Docker image fails to start with default settings if a custom address pool is configured
Describe the bug If custom address pools are configured in Docker, the dkron image fails to start.
Custom address pools are common in server deployments: they are needed to avoid collisions between the networks created by Docker and other existing LAN / DMZ resources.
To Reproduce
- Create a
/etc/docker/daemon.jsonfile with the following contents (example taken from Docker's documentation):
{
"default-address-pools": [
{ "base": "172.80.0.0/16", "size": 24 },
{ "base": "172.90.0.0/16", "size": 24 }
]
}
- Restart Docker:
$ sudo systemctl restart docker
- Start a dkron container with default settings:
$ docker run --rm -p 8080:8080 dkron/dkron agent --server --bootstrap-expect=1 --log-level=debug
[...]
time="2020-11-23T18:48:28Z" level=info msg="agent: Dkron agent starting" node=3084562912d8
time="2020-11-23T18:48:28Z" level=info msg="2020/11/23 18:48:28 [INFO] serf: EventMemberJoin: 3084562912d8 ::"
time="2020-11-23T18:48:28Z" level=info msg="agent: joining: [] replay: true" node=3084562912d8
time="2020-11-23T18:48:28Z" level=fatal msg="listen tcp: lookup <nil>: no such host" node=3084562912d8
- See the fatal error. Notice that instead of the private IP address, the 3rd to last line ends with an IPv6 wildcard
::
Specifications
- OS: GNU/Linux
- Docker version: 19.03.13, build 4484c46d9d
- Dkron version: 3.0.8
A workaround for single-server or test instances is the following:
--bind-addr=127.0.0.1:8946
This works because every container has at least the 127.0.0.1 address.
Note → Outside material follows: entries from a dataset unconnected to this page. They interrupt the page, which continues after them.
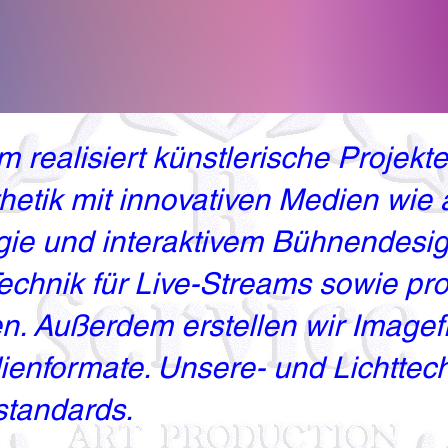
 realisiert künstlerische Projekte
hetik mit innovativen Medien wie 
ie und interaktivem Bühnendesig
chnik für Live-Streams sowie pro
 Außerdem erstellen wir Imagefil
ienformate. Unsere- und Lichttechn
tandards.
In production environments, the bind-addr should probably be configured anyways (using one of the host's addresses, binding dkron's port to it) so this is not a critical bug. But it can be confusing when trying out the Docker deployment of dkron for the first time.
By the way, I checked the network configuration and it is the same. This is what the container sees without an /etc/docker/daemon.json file:
$ docker run --rm alpine ip addr
1: lo: <LOOPBACK,UP,LOWER_UP> mtu 65536 qdisc noqueue state UNKNOWN qlen 1000
link/loopback 00:00:00:00:00:00 brd 00:00:00:00:00:00
inet 127.0.0.1/8 scope host lo
valid_lft forever preferred_lft forever
357: eth0@if358: <BROADCAST,MULTICAST,UP,LOWER_UP,M-DOWN> mtu 1500 qdisc noqueue state UP
link/ether 02:42:ac:50:00:02 brd ff:ff:ff:ff:ff:ff
inet 172.80.0.2/24 brd 172.80.0.255 scope global eth0
valid_lft forever preferred_lft forever
And this is what it sees after creating a /etc/docker/daemon.json as per the post above:
$ docker run --rm alpine ip addr
1: lo: <LOOPBACK,UP,LOWER_UP> mtu 65536 qdisc noqueue state UNKNOWN qlen 1000
link/loopback 00:00:00:00:00:00 brd 00:00:00:00:00:00
inet 127.0.0.1/8 scope host lo
valid_lft forever preferred_lft forever
360: eth0@if361: <BROADCAST,MULTICAST,UP,LOWER_UP,M-DOWN> mtu 1500 qdisc noqueue state UP
link/ether 02:42:ac:50:00:02 brd ff:ff:ff:ff:ff:ff
inet 172.80.0.2/24 brd 172.80.0.255 scope global eth0
valid_lft forever preferred_lft forever
As you can see, they are identical. The only difference is the @if358 / @if361 interface ID.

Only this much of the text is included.